In any case, with something like Heaven on the line, Thomas wants to be SURE he gets it right.  He wants to know the way to get to Heaven and he isn’t going to let Jesus get away with saying that he already knows it, because Thomas is sure he doesn’t!  This reminds me so much of myself.  I desperately want to know the things I need to do to be acceptable to God.  So often, I think that we convey messages to people when they come to Christ.  At first the message is simple:  “Believe in Jesus; ask him to forgive you and to live in you.”  Pretty soon, though, things start getting added on—get involved in a local church, have a quiet time, witness to people, tithe 10%.  It isn’t that any of these things are bad, but it is so easy to fall into the thinking that these are the requirements for being acceptable to God.  I think Thomas might have been looking for some simple rules like that, but Jesus blew the whole notion of acceptance by works right out of the water with one simple statement, “I am the way and the truth and the life.”

narrow wayThe way to Heaven is not some set of rules, it is Jesus Christ.  The truth is not some set of beliefs, it is Jesus Christ.  Eternal life is not some place that we get to by following the rules, it is Jesus Christ.  Everything is wrapped up in a person, a relationship.  When we find and latch on to Jesus, we have found the way and the truth and the life.  Jesus was saying to his disciples that they had already found the thing they were searching for, or more accurately, he had found them.  It is our man-made systems that start piling more stipulations on, but Jesus didn’t do that.  I’m not saying that what we believe or do isn’t important, just that they aren’t the way to eternal life.

What really used to bug me about this passage was that Jesus had to be so arrogant and exclusive.  I wouldn’t have minded at all if he had said, “I am a way, a truth, and a life.  I am one of the ways you can get to the Father.”  Let’s think about this, though.  If there are many ways to God, then Jesus would certainly be out of line to say what he said.  Imagine, though, that you are trapped in a maze and there is only one path to the exit (though you don’t know that).  Now imagine that you meet two people.  One nods affirmingly when you say the direction you have chosen and perhaps gives you a few pointers about making decisions farther on in the maze.  The other says, “There is only one way to get to the exit.  Follow me, and I’ll take you there.”  He then starts to lead you in the exact opposite direction that you thought you needed to go.  Which of these two is kinder and more loving?  The first would seem so.  In the same way, I loved the tolerance of my self-made religion.  The trouble was, it didn’t get me out of the maze.
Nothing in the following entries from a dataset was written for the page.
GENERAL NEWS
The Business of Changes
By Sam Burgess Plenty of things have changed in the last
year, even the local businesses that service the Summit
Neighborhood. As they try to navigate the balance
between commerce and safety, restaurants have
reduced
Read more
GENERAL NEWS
You may be saying, “This sounds good, but what do I do?  How do I grab hold of Jesus?”  Maybe you don’t have to.  Maybe it’s enough to ask him to grab hold of you.  Have you ever told Jesus you are willing for him to do whatever it takes to bring you close to him?  Have you asked him to do it?  If our greatest desire in life is to be close to Jesus, we will end up satisfied.  It may take time, and it undoubtedly won’t always be a smooth ride, but we will arrive.   Why?  Because he is the way and the truth and the life.